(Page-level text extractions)
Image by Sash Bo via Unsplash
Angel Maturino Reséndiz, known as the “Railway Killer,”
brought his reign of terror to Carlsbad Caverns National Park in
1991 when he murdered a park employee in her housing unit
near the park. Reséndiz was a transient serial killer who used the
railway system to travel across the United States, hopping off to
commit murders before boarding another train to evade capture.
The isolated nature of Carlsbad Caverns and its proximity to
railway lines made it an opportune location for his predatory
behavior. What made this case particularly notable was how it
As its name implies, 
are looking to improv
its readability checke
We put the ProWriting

▶ **Aim of the task**
Could you set down exactly the lines above, from the one containing "The isolated nature" through the last, including both and nothing else?

▶ **Exercise response**
The isolated nature of Carlsbad Caverns and its proximity to
railway lines made it an opportune location for his predatory
behavior. What made this case particularly notable was how it
As its name implies, 
are looking to improv
its readability checke
We put the ProWriting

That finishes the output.